Hasta hace unos pocos años, las actividades orales dejaban de existir en las aulas de primaria y, más aún, en las de secundaria, pues se pensaba que los niños habían adquirido las destrezas del lenguaje durante la etapa de infantil y, por tanto, este tipo de actividades ya no eran necesarias en los niveles superiores.
Hoy en día, esta concepción está cambiando, no obstante no se les acaba de otorgar la importancia suficiente a estos ejercicios.
Bajo mi punto de vista, el problema viene a raíz de pensar que el lenguaje consiste en saber pronunciar las palabras adecuadamente y que por ello, una vez logrado, ya no es necesario dedicarle tiempo en las aulas.
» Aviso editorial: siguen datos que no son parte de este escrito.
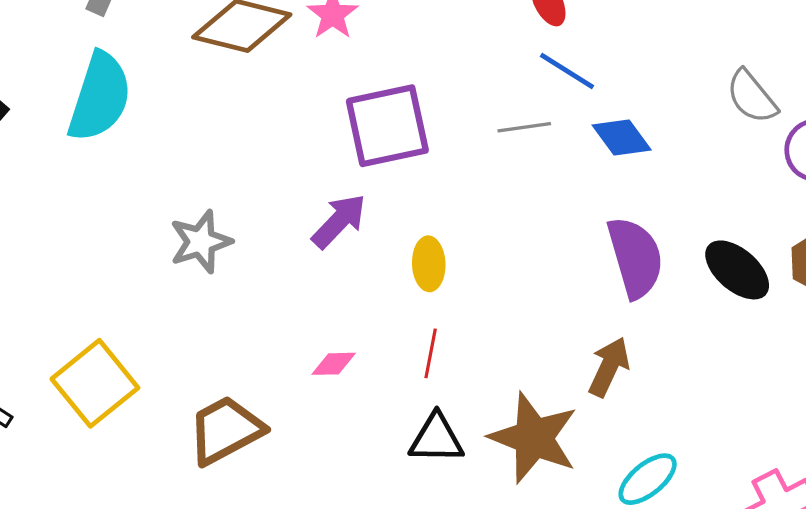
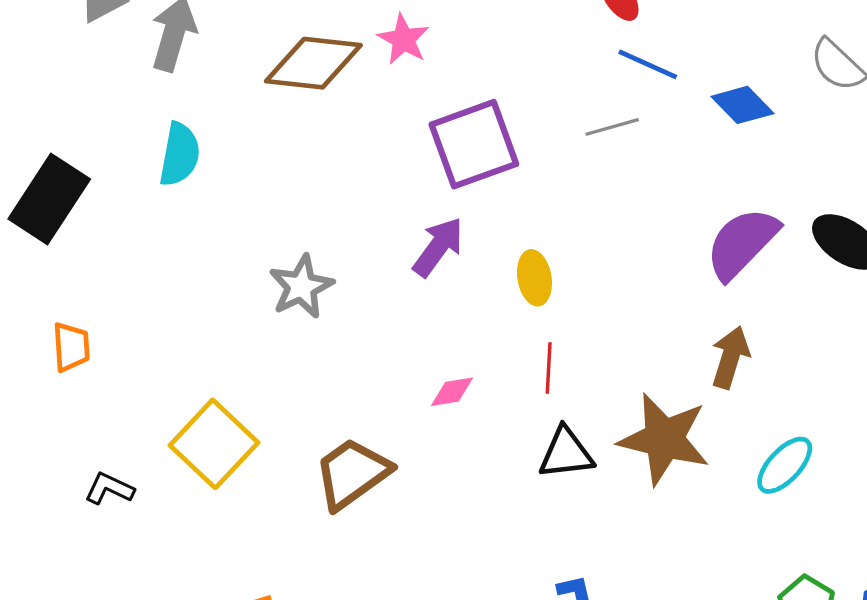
cyan semicircle: (100, 97) -> (180, 154), size x0.7
blue diamond: (622, 138) -> (742, 105), moved
purple semicircle: (635, 257) -> (742, 243), turned -112

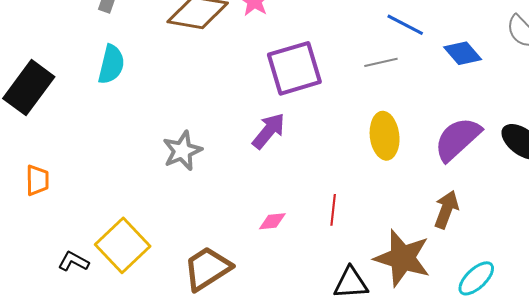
yellow ellipse: (534, 278) -> (385, 136), moved, size x1.4
black triangle: (566, 453) -> (351, 283), moved
black L-shape: (109, 489) -> (74, 262), moved

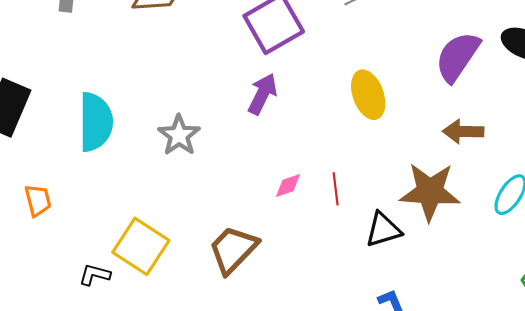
cyan semicircle: (111, 64) -> (96, 122), moved, size x1.4
yellow ellipse: (385, 136) -> (368, 95), moved
red line: (333, 210) -> (336, 189), moved
brown arrow: (446, 210) -> (463, 131), turned -96

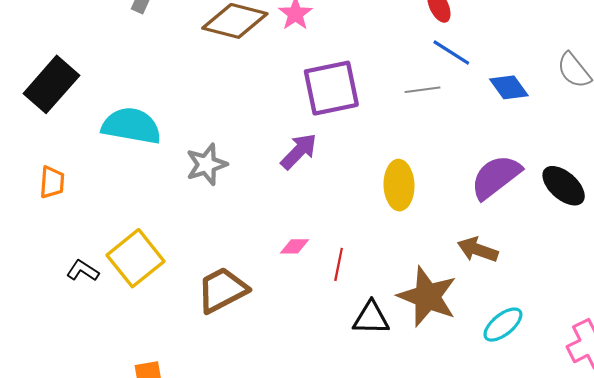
cyan semicircle: (96, 122) -> (131, 126), turned -98

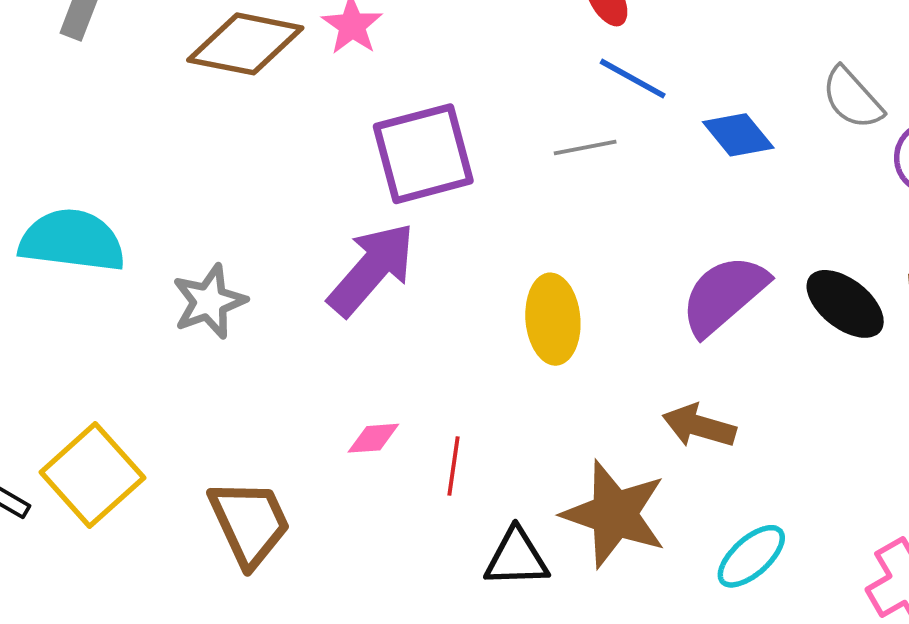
purple arrow: (299, 151) -> (372, 269), size x1.4
brown trapezoid: (222, 290) -> (250, 523), turned 96

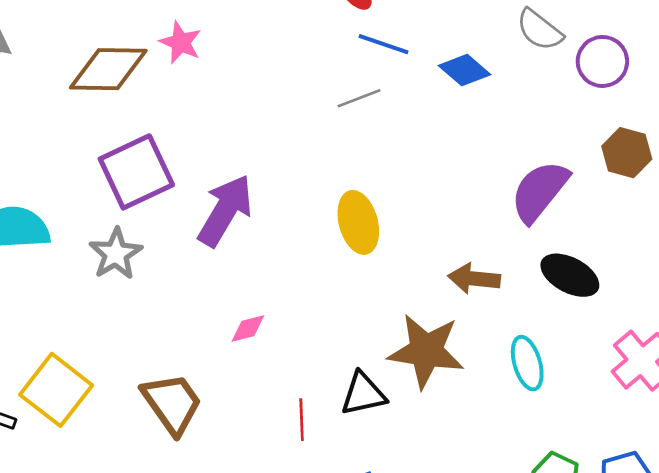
purple square: (423, 154) -> (136, 172), moved
purple semicircle: (724, 295) -> (540, 191), moved
black ellipse: (845, 304) -> (570, 275), moved
red line: (453, 466) -> (302, 420), moved
cyan ellipse: (751, 556) -> (527, 363), turned -54

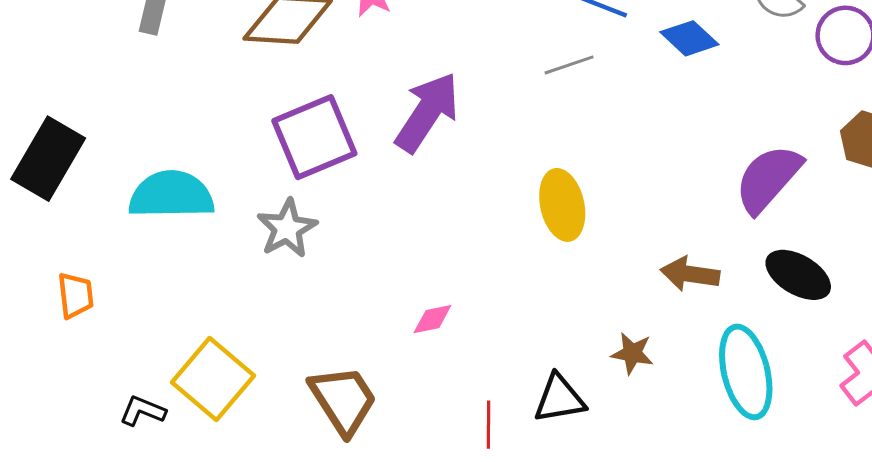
purple arrow: (225, 211) -> (427, 112), moved
brown star: (426, 351) -> (632, 353), size x0.5
cyan ellipse: (527, 363) -> (746, 372), size x1.5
Pero esto no es en absoluto coherente. El lenguaje no solo es saber hablar, sino que se trata de algo más complejo. Las personas debemos saber comunicarnos correctamente, conocer los distintos tipos de registros que se pueden emplear atendiendo a las diversas situaciones comunicativas y es imprescindible contar con la capacidad de comunicarte con distintas personas.
Por todo esto, pienso que las actividades orales no deberían desaparecer de las aulas, ni siquiera en los niveles superiores como el Bachillerato o la Universidad. No se trata de hacer exposiciones únicamente, sino de crear situaciones en la clase en las que los alumnos puedan dar su opinión, aprender a respetar los turnos de palabra, etc. Los docentes debemos plantearnos esta situación y trabajar de forma más frecuente la oralidad.